Centred in one of the Yukon Arts Centre galleries, as if on a page, stand 10 plinths and a “desk.”
Imagine the other 10 plinths stuck together without the spaces between them – that is the desk. A clear-handled, wide-edged brush; a small oriental slate ink stone and a block of ink to grind on that stone all wait on the desk.
On each of the square plinths stands a stack of white paper, the same size as the plinth in cross-section. One-thousand sheets make up each stack. Ten plinths, 1000 sheets each – 10,000 sheets awaiting S’s.
As calligrapher Owen Williams points out at his artist talk, the combined height of paper and plinth equals exactly five widths of paper.
These kinds of obsessively mannered spacing decisions are often an important precursor to the art or fine craft of calligraphy.
But these are only the initial pencil lines on the page.
The real content of S: 10 000 Variations, is the performance of writing.
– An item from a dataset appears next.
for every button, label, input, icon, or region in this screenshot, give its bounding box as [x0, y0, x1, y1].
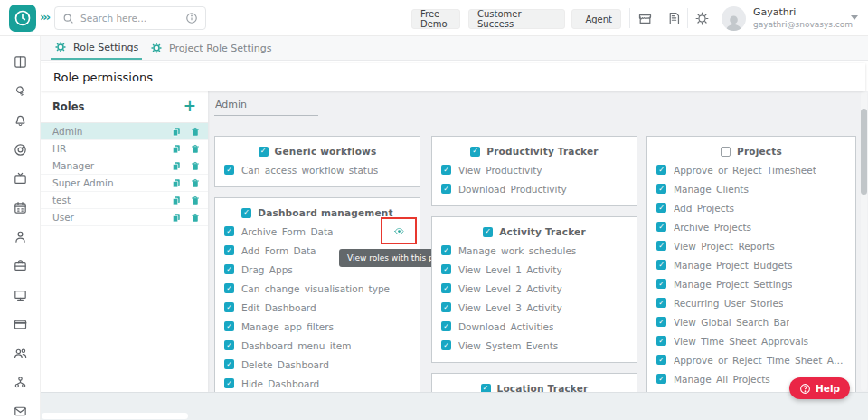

The gallery is both page and stage.
Each day, Williams will be taking the pages off the plinths and writing S’s, one per page. Non-calligraphic viewers might not know that an S is a kind of choreography of three gestures with prescribed shapes and directions.
Williams will vary these gestures as he explores the S.
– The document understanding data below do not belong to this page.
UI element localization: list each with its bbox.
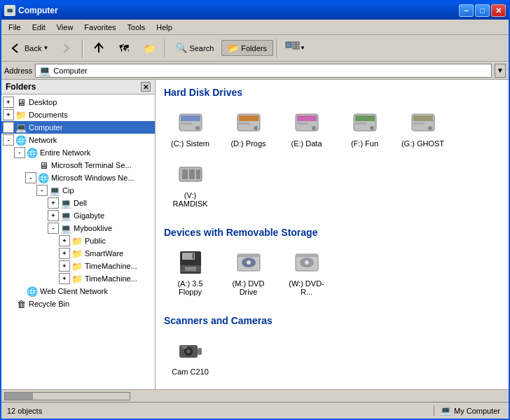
sidebar-tree[interactable]: +🖥Desktop+📁Documents-💻Computer-🌐Network-… xyxy=(1,94,155,389)
expander-documents[interactable]: + xyxy=(3,109,14,120)
menu-favorites[interactable]: Favorites xyxy=(78,22,121,33)
up-button[interactable] xyxy=(87,38,111,58)
sidebar-item-entire-network[interactable]: -🌐Entire Network xyxy=(1,146,155,159)
sidebar-item-computer[interactable]: -💻Computer xyxy=(1,121,155,134)
tree-icon-webclient: 🌐 xyxy=(27,286,38,297)
minimize-button[interactable]: − xyxy=(459,4,474,17)
search-button[interactable]: 🔍 Search xyxy=(170,40,220,56)
expander-dell[interactable]: + xyxy=(48,197,59,209)
expander-empty xyxy=(14,286,25,297)
sidebar-item-documents[interactable]: +📁Documents xyxy=(1,108,155,121)
expander-gigabyte[interactable]: + xyxy=(48,210,59,221)
maximize-button[interactable]: □ xyxy=(475,4,490,17)
folder-button[interactable]: 📁 xyxy=(137,38,161,58)
menu-view[interactable]: View xyxy=(51,22,79,33)
expander-network[interactable]: - xyxy=(3,134,14,146)
drive-icon--W---DVD-R---[interactable]: (W:) DVD-R... xyxy=(280,245,333,300)
svg-rect-18 xyxy=(355,115,375,121)
tree-label-computer: Computer xyxy=(29,123,62,132)
expander-cip[interactable]: - xyxy=(36,185,48,196)
icon-grid: (A:) 3.5 Floppy (M:) DVD Drive (W:) DVD-… xyxy=(156,242,509,308)
expander-smartware[interactable]: + xyxy=(59,248,70,259)
svg-point-46 xyxy=(187,350,190,353)
expander-public[interactable]: + xyxy=(59,235,70,246)
drive-icon--E---Data[interactable]: (E:) Data xyxy=(280,105,333,151)
drive-icon--D---Progs[interactable]: (D:) Progs xyxy=(222,105,275,151)
sidebar-header: Folders ✕ xyxy=(1,80,155,94)
close-button[interactable]: ✕ xyxy=(491,4,506,17)
menu-help[interactable]: Help xyxy=(151,22,178,33)
tree-label-recycle: Recycle Bin xyxy=(29,300,69,308)
tree-label-mybooklive: Mybooklive xyxy=(74,224,112,232)
svg-point-7 xyxy=(195,126,200,130)
back-button[interactable]: Back ▼ xyxy=(4,38,53,58)
window-icon: 💻 xyxy=(4,5,15,16)
sidebar-item-gigabyte[interactable]: +💻Gigabyte xyxy=(1,209,155,222)
drive-icon--G---GHOST[interactable]: (G:) GHOST xyxy=(397,105,449,151)
sidebar-item-recycle[interactable]: 🗑Recycle Bin xyxy=(1,298,155,310)
address-field[interactable]: 💻 Computer xyxy=(35,64,492,78)
forward-button[interactable] xyxy=(55,38,78,58)
tree-icon-documents: 📁 xyxy=(15,109,27,120)
tree-label-webclient: Web Client Network xyxy=(40,287,108,295)
drive-icon--V---RAMDISK[interactable]: (V:) RAMDISK xyxy=(164,157,216,211)
expander-computer[interactable]: - xyxy=(3,122,14,133)
expander-timemachine1[interactable]: + xyxy=(59,260,70,272)
sidebar-item-ms-windows[interactable]: -🌐Microsoft Windows Ne... xyxy=(1,172,155,184)
sidebar-item-timemachine1[interactable]: +📁TimeMachine... xyxy=(1,260,155,272)
menu-edit[interactable]: Edit xyxy=(27,22,51,33)
drive-icon--F---Fun[interactable]: (F:) Fun xyxy=(338,105,391,151)
menu-file[interactable]: File xyxy=(3,22,27,33)
menu-tools[interactable]: Tools xyxy=(122,22,151,33)
drive-label: (D:) Progs xyxy=(230,139,266,148)
sidebar-item-cip[interactable]: -💻Cip xyxy=(1,184,155,197)
expander-desktop[interactable]: + xyxy=(3,97,14,108)
expander-mybooklive[interactable]: - xyxy=(48,223,59,234)
views-dropdown-icon: ▼ xyxy=(300,45,305,51)
svg-rect-22 xyxy=(413,115,433,121)
svg-rect-24 xyxy=(413,122,425,125)
drive-icon-Cam-C210[interactable]: Cam C210 xyxy=(164,333,216,379)
sidebar-close-button[interactable]: ✕ xyxy=(141,82,151,92)
sidebar-item-mybooklive[interactable]: -💻Mybooklive xyxy=(1,222,155,234)
sidebar-item-ms-terminal[interactable]: 🖥Microsoft Terminal Se... xyxy=(1,159,155,172)
drive-image xyxy=(235,108,263,136)
svg-rect-37 xyxy=(237,254,260,257)
drive-image xyxy=(409,108,437,136)
svg-rect-1 xyxy=(293,42,296,45)
expander-entire-network[interactable]: - xyxy=(14,147,25,158)
folders-button[interactable]: 📂 Folders xyxy=(221,40,273,56)
sidebar-item-network[interactable]: -🌐Network xyxy=(1,134,155,146)
sidebar-item-webclient[interactable]: 🌐Web Client Network xyxy=(1,285,155,298)
drive-label: (W:) DVD-R... xyxy=(284,279,329,296)
address-value: Computer xyxy=(53,66,87,75)
sidebar-item-timemachine2[interactable]: +📁TimeMachine... xyxy=(1,272,155,285)
drive-icon--M---DVD-Drive[interactable]: (M:) DVD Drive xyxy=(222,245,275,300)
tree-label-smartware: SmartWare xyxy=(85,249,123,258)
drive-label: (A:) 3.5 Floppy xyxy=(167,279,213,296)
svg-rect-27 xyxy=(189,169,195,179)
tree-icon-mybooklive: 💻 xyxy=(60,223,71,234)
drive-label: (G:) GHOST xyxy=(401,139,444,148)
drive-icon--C---Sistem[interactable]: (C:) Sistem xyxy=(164,105,216,151)
drive-label: (V:) RAMDISK xyxy=(167,191,213,208)
drive-icon--A---3-5-Floppy[interactable]: (A:) 3.5 Floppy xyxy=(164,245,216,300)
expander-timemachine2[interactable]: + xyxy=(59,273,70,284)
sidebar-hscroll[interactable] xyxy=(1,389,509,402)
sidebar-item-dell[interactable]: +💻Dell xyxy=(1,197,155,209)
sidebar-item-public[interactable]: +📁Public xyxy=(1,234,155,247)
address-dropdown[interactable]: ▼ xyxy=(495,64,506,78)
tree-label-dell: Dell xyxy=(74,199,87,207)
sidebar-item-desktop[interactable]: +🖥Desktop xyxy=(1,96,155,108)
svg-point-36 xyxy=(247,260,251,265)
sidebar-item-smartware[interactable]: +📁SmartWare xyxy=(1,247,155,260)
tree-icon-desktop: 🖥 xyxy=(15,97,27,108)
expander-ms-windows[interactable]: - xyxy=(25,172,36,183)
tree-label-desktop: Desktop xyxy=(29,98,57,106)
tree-icon-gigabyte: 💻 xyxy=(60,210,71,221)
folders-icon: 📂 xyxy=(228,43,239,53)
tree-label-public: Public xyxy=(85,237,106,245)
map-button[interactable]: 🗺 xyxy=(112,38,136,58)
status-computer-icon: 💻 xyxy=(440,405,451,416)
views-button[interactable]: ▼ xyxy=(282,38,308,58)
Williams is interested in “gesture as a mode of communication” and calls calligraphy “the art of gesture.”
Letterforms are conventionalized in order to communicate clearly to their readers, but they’re a subset of all human gestures, which “communicate enormously and often have conventionalized meaning”.
Consider the handshake, the hug, flipping the bird – three conventionalized gestures that carry unmistakable and often unambiguous messages.
As Williams writes, he will muse on the relationship of his gesture, to the mark being made. “The show is about me writing,” he says, when viewers suggest they’d like to see the S’s he makes posted somehow on the walls.
At the end of each day, he ties up his day’s work, with string, and returns the bundle to the plinth.
Williams observes that he has “hijacked” the Yukon Arts Centre and its contemporary art context toward his own interests in calligraphy, which has different preoccupations.
A selection of the texts, which inspire his ideas, lies open inside a glassed-in box at the entrance wall to his exhibition.
He calls it a “cabinet of curiosities,” aware that the obsessive questions of Classical vs. Romantic aesthetics and the democratic connotations of sans serif typeface represent an “alien culture” to most viewers.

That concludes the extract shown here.